Merchant bank

From Academic Kids

Merchant banks are banks that specialize in activities that facilitate trade and commerce. This typically involves international finance (because of their size and complexity), long term loans to companies, and underwriting. Merchant banks do not offer usual banking services to the general public.


Merchant banks, now so called, are in fact the original "banks". These were invented in the middle ages by Italian grain merchants. As the Lombardy merchants and bankers grew in stature on the back of the Lombard plains cereal crops many of the displaced Jews who had fled persecution in Spain after 613 entered the trade. They bought with them to the grain trade ancient practices that had grown to normalcy in the middle and far east, along the Silk Road, for the finance of long distance goods trades.

The Jews could not hold land in Italy, so they entered the great trading piazzas and halls of Lombardy, along side the local traders, and set up their benches to trade in crops.
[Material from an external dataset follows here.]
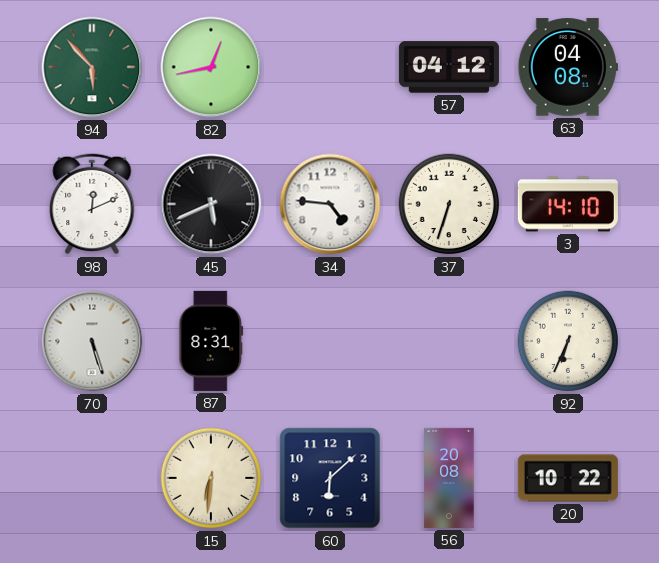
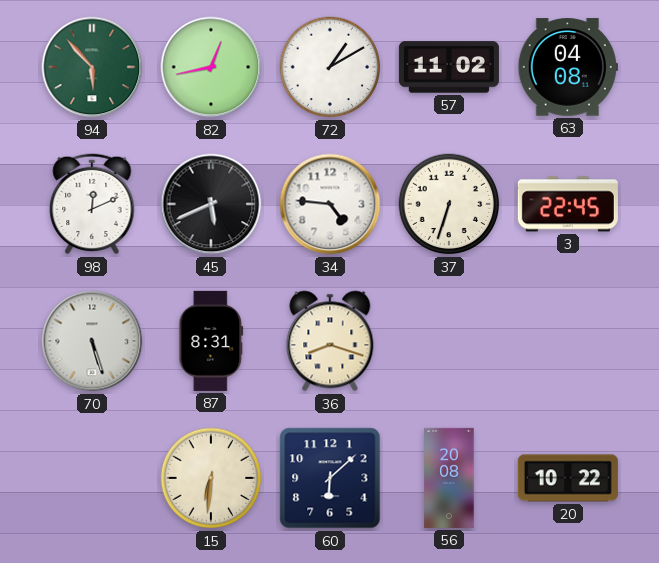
72: none -> 1:10
57: 04:12 -> 11:02
3: 14:10 -> 22:45
36: none -> 8:18
92: 6:34 -> none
They had one great advantage over the locals. Christians were strictly forbidden the sin of usury. Whereas the Jewish newcomers could lend to farmers against crops in the field, a high risk loan at what would be considered usurous rates by the Church. In this way they could secure the grain sale rights against the eventual harvest. They then began to advance against the delivery of grain shipped to distant ports. In both cases they made their profit from the present discount against the future price. This two handed trade was time consuming and soon there arose a class of merchants were no longer trading grain, but in its stead, were trading grain debt.

It was a short step from financing trade on their own behalf to settling trades for others, and then to holding deposits for settlement of "billete" or notes written the people who were still brokering the actual grain. And so the merchant's "benches" (bank is a corruption of the Italian for bench, as in a counter) in the great grain markets became centres for holding money against a bill (billette, a note, a letter of formal exchange, later a bill of exchange, later still, a cheque).
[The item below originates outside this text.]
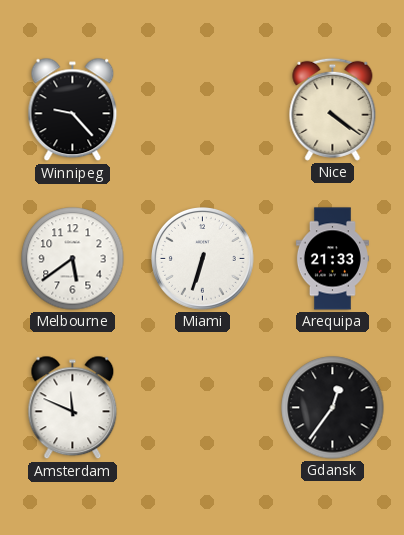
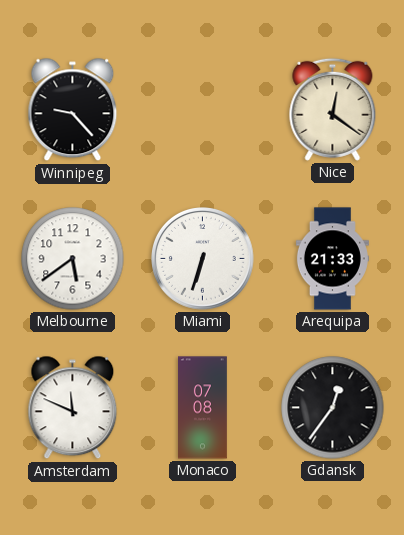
Nice: 4:21 -> 12:21
Monaco: none -> 07:08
These deposited funds were intended to be held for the settlement of grain trades, but often were used for the bench's own trades in the meantime. The term bankrupt is a corruption of the Italian banca rotta, or broken bench, which is what happened when someone lost his traders' deposits. Being "broke" has the same connotation.

There soon developed a sensible manner of discounting interest to the depositors against what could be earned by employing their money in the trade of the bench; in short, selling an "interest" to them in a specific trade, thus overcoming the usury objection. Once again this merely developed what was an ancient method of financing long distance transport of goods.
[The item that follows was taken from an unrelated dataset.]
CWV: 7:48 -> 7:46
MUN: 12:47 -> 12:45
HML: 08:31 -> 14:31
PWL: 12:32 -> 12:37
Islamic banking has the same constraints against usury as Christianity and from the same old testament notions. It will be interesting to see if, as Islam ages and matures, it relaxes its insistence that money cannot be earned from deposits held as debt.

The medieval Italian markets were disrupted by wars and in any case were limited by the fractured nature of the Italian states. And so the next generation of bankers arose from migrant Jewish merchants in the great wheat growing areas of Germany and Poland. Many of these merchants were from the same families who had been part of the development of the banking process in Italy. They also had links with family members who had, centuries before, fled Spain for both Italy and England.

This course of events set the stage for the rise of banking names which still resonate today: Schroders, Warburgs, Rothschilds, even the ill-fated Barings, were all the product of the continental grain trade, and indirectly, the early Iberian persecution of Jews.